Glenwood is an unincorporated area of Santa Cruz County, California, United States. It is located at coordinates , and is 891 feet above sea level.

== History ==
This historic community, registered as a California Historical Landmark, was founded by Charles C. Martin, who came around Cape Horn in 1847, and his wife, Hannah Carver Martin, who crossed the Isthmus of Panama. Charles Martin first homesteaded the area in 1851 and operated a tollgate and station for stagecoaches crossing the mountains. Later he developed a lumber mill, winery, store, and the Glenwood Resort Hotel. It was known as Martinville from its foundation in 1851 until the establishment of the post office on August 23, 1880.

Glenwood was a stop on the narrow gauge South Pacific Coast Railroad (SPC), which began service from Alameda (north terminus, with a ferry to San Francisco) to Felton in 1880. At Felton, the SPC bought and connected to the former Felton & Santa Cruz Railroad tracks, which ran the remaining six miles southwards through Santa Cruz and out onto a wharf on Monterey Bay. To minimize length and steepness, six tunnels were dug through ridges of the Santa Cruz Mountains. Tunnel Number 2 exited at Glenwood and Tunnel Number 3 exited from just south of Glenwood.

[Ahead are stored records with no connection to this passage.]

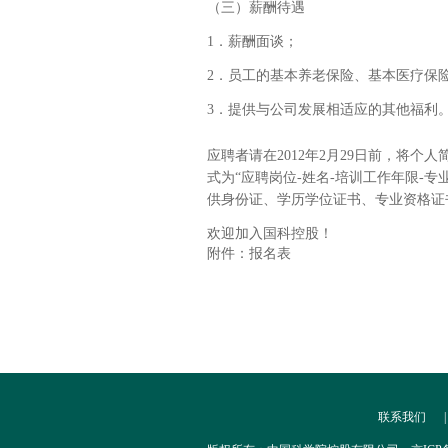
（三）薪酬待遇
1．薪酬面谈；
2．员工的基本养老保险、基本医疗保
3．提供与公司发展相适应的其他福利
应聘者请在2012年2月29日前，将
式为“应聘岗位-姓名-培训工作年限-
供身份证、学历学位证书、专业资格证
欢迎加入国科控股！
附件：
报名表
联系我们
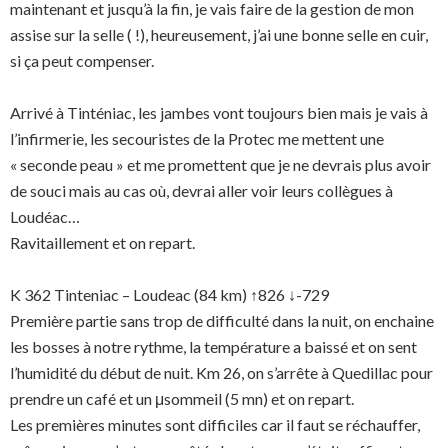
maintenant et jusqu’à la fin, je vais faire de la gestion de mon
assise sur la selle ( !), heureusement, j’ai une bonne selle en cuir,
si ça peut compenser.
Arrivé à Tinténiac, les jambes vont toujours bien mais je vais à
l’infirmerie, les secouristes de la Protec me mettent une
« seconde peau » et me promettent que je ne devrais plus avoir
de souci mais au cas où, devrai aller voir leurs collègues à
Loudéac…
Ravitaillement et on repart.
K 362 Tinteniac – Loudeac (84 km) ↑826 ↓-729
Première partie sans trop de difficulté dans la nuit, on enchaine
les bosses à notre rythme, la température a baissé et on sent
l’humidité du début de nuit. Km 26, on s’arrête à Quedillac pour
prendre un café et un μsommeil (5 mn) et on repart.
Les premières minutes sont difficiles car il faut se réchauffer,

The railroad was acquired in the 1880s by the Southern Pacific, which broad-gauged the line in the early 1900s. The April 18, 1906 San Francisco earthquake twisted some of the rails and damaged bridges and tunnels along the line. The Southern Pacific repaired the railroad, and it continued operations until March 1940. The routing of State Route 17 (SR 17), completed during 1940, barely bypassed Glenwood, contributing to its decline.

Glenwood officially "disappeared" with the closing of the Glenwood U.S. post office in 1954. Mrs. Margaret Koch, a well-known local-history author and great-granddaughter of founder Charles Martin, served as Glenwood's last postmistress.

== Status ==
The area is now a sparsely-settled semi-rural community. From Highway 17, the exit to Glenwood Drive, also known as Glenwood Highway, passes through the site of the original town and by the historical marker (see image at right). It travels south into the town of Scotts Valley and intersects with Scotts Valley Drive.